An animal control official likely would have done something similar, but Tsuruya's family land is private property, so it would have taken even longer. Still, I suppose I did give them a stern lecture, didn't I?

When Tsuruya ends the story with her characteristic aplomb, Kintaro and my sister both coo in delight and give mild applause.

"I still wish Uncle had let me see the tanuki," Kintaro grumbles, though he's not able to sound really upset.

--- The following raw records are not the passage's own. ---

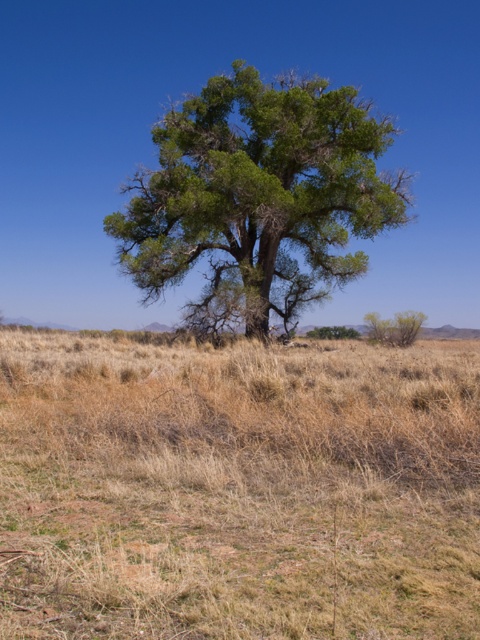 You are a hiker trying to find shade on a hot day. You see the dry grass at center and the green leafy tree at center. Which one provides more coverage for shade?

The green leafy tree at center provides more coverage for shade because it occupies more space than the dry grass at center.

You are a hiker trying to navigate through the dry grass at center and the green leafy tree at center. Which object is located to the right of the other?

The dry grass at center is positioned on the right side of green leafy tree at center. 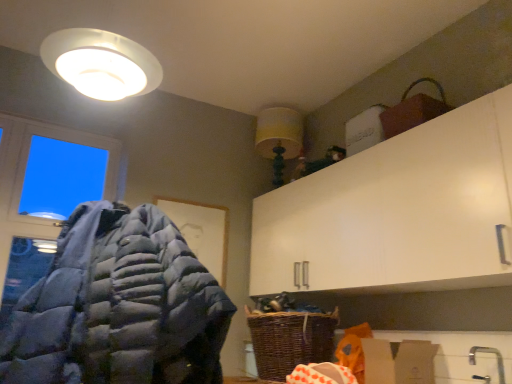 Describe the element at coordinates (279, 138) in the screenshot. The image size is (512, 384). I see `yellow fabric lampshade at upper center` at that location.

This screenshot has height=384, width=512. Describe the element at coordinates (399, 361) in the screenshot. I see `brown cardboard box at lower right` at that location.

Describe the element at coordinates (290, 340) in the screenshot. I see `woven brown basket at lower center` at that location.

Measure the distance between gray down jacket at left and camera.

The distance of gray down jacket at left from camera is 1.34 meters.

Identify the location of yellow fabric lampshade at upper center. Image resolution: width=512 pixels, height=384 pixels. (279, 138).

Considering the relative sizes of brown cardboard box at lower right and woven brown basket at lower center in the image provided, is brown cardboard box at lower right taller than woven brown basket at lower center?

No, brown cardboard box at lower right is not taller than woven brown basket at lower center.

Is the depth of brown cardboard box at lower right less than that of woven brown basket at lower center?

Yes.

Is brown cardboard box at lower right oriented towards woven brown basket at lower center?

No.

From a real-world perspective, which is physically below, brown cardboard box at lower right or woven brown basket at lower center?

brown cardboard box at lower right, from a real-world perspective.

Does transparent glass window at upper left have a lesser width compared to brown cardboard box at lower right?

Yes.

I want to click on window that appears on the left of brown cardboard box at lower right, so click(x=52, y=170).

"I took pictures with my phone," I tell him, which prompts a nod of approval from my sister.

"So!" my sister chirps, a gleam in her eyes. "Kyon -- how are you getting along with Haru-nee? She gave me a call yesterday!"

"Well, I was busy with the tanuki trials," I protest. "And before that, our trip. I haven't seen her since the last time we had dinner together."

My sister narrows her eyes at this, then gives a knowing look -- first to Nagato, and then to Tsuruya. Kintaro looks thoughtful, but says nothing.

Shrewd of him; I should probably have done the same.

Tsuruya and Nagato exchange a glance of their own, and then Tsuruya changes the subject. "Kin-chan, how was school today?"


The next few days are calm, since I have little to do at the Tsuruya estate beyond tending the injured bonsai. The branch I had thought I had saved is still doing well. One of the two questionable branches looks like it will hang on, too. The third is less certain, but the plant will survive.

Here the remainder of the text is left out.